Toolbox
How to Evaluate (and Use) Web Application Security Scanners
Specialized application penetration testing tools and services can help keep websites from serving as a front door for hackers and malware
By Mary Brandel
It’s also optimal for the tool or service to export results directly to a static source code scanning tool. That’s because while Web application testing tools can tell you what kind of vulnerability you have, they don’t pinpoint the exact location in the code where the problem lies. “Detecting vulnerability is 50 percent of the job,” Fieman says. “You have to close the loop.”
Evaluation Criteria
According to Gartner, there are almost no dramatic differences between vendors’ scanning technology principles; differentiation lies among vendors’ ability to do the following:
- Tightly integrate with software development and production processes and platforms.
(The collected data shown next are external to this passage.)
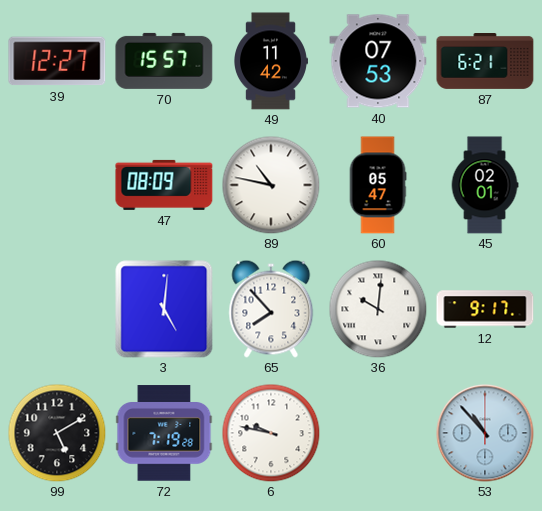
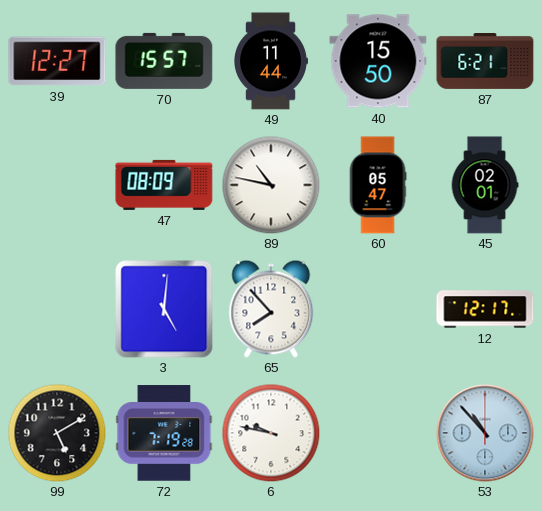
49: 11:42 -> 11:44
40: 07:53 -> 15:50
36: 10:01 -> none
12: 9:17 -> 12:17
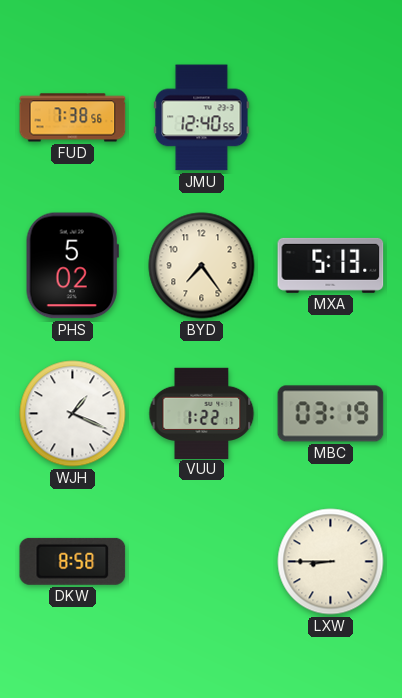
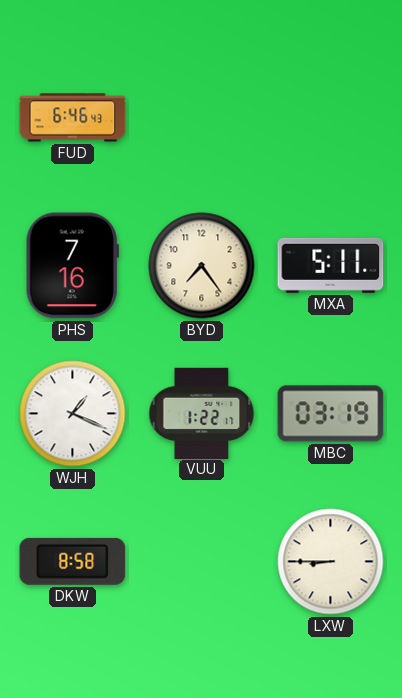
FUD: 7:38 -> 6:46
JMU: 12:40 -> none
PHS: 5:02 -> 7:16
MXA: 5:13 -> 5:11
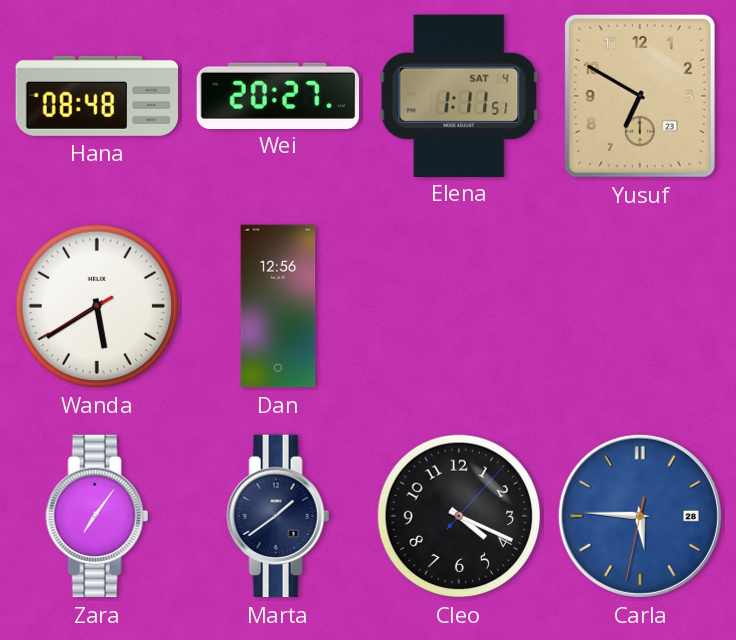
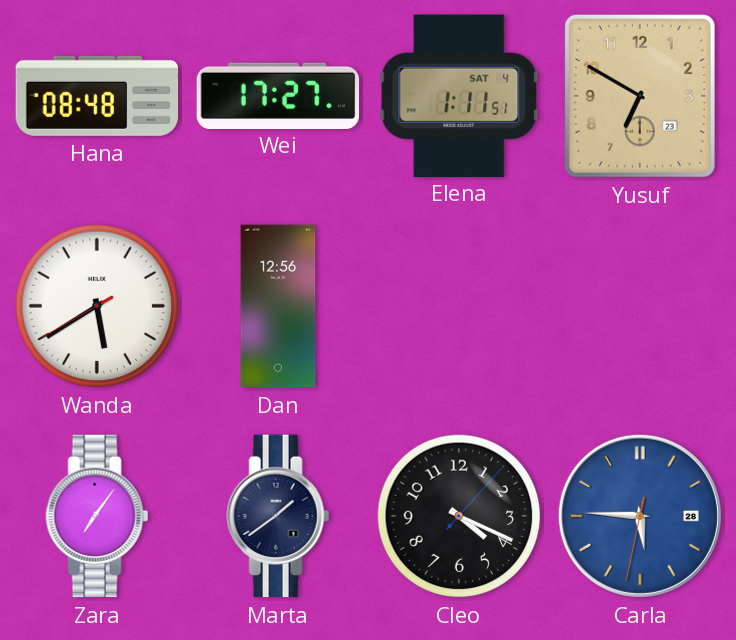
Wei: 20:27 -> 17:27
- Manage and report across multiple deployed scanners.
- Scale to different size environments.
- Provide features and services beyond scanning, such as source code scanning; Sox, HIPAA and other compliance analyses; automatic vulnerability fixing; hosting services; training; assistance in process design; and consulting in the adoption of security into the SDLC process.
- Gartner adds the following technological criteria to consider:
- Vulnerability detection and corrective analysis. Vulnerabilities should be reported, and suggestions for correction should be made in a language that developers can understand. The scanner should identify the relevant webpage and URL where the vulnerability was detected. False positives must be low.
- Continuous and prompt update of the vulnerability database. Because new attacks appear over time, vendors must keep a database of all known vulnerabilities and promptly update it with new vulnerabilities as part of the standard maintenance contract. A metadata repository would help in analyzing vulnerabilities and remedies.
- Reporting and analysis. The tool should aid in classifying detected vulnerabilities and rating them according to their severity. In addition, detailed explanations of vulnerabilities, suggested solutions, and linkage to existing patches and patterns should be available. Reports should cater to application developers and security professionals of different levels.
- Ease of use by nonsecurity experts.
- Protocol support. Most scanners use only HTML and HTTP to probe Web-enabled applications. However, it broadens usability when other protocols are supported, such as SOAP, SNA, LU 6.2, RPC and RMI.
- The tool should support common Web server platforms, such as IIS and Apache, as well as hosted functionality in the form of ASP, JSP and ASP.NET.
Dos and Don’ts
DO make sure your company is ready to make a real investment not just in the tool, but also in training, staffing and developing robust processes around finding and fixing vulnerabilities. “The main weakness I see is companies that feel they can take the product, point it at their applications and get the same wealth of information they could get if they did manual or highly assisted testing,” Kelley says. “You have to educate your testers on how to test, and they need time to work with and configure and use some of the add-ons provided to assist the process.”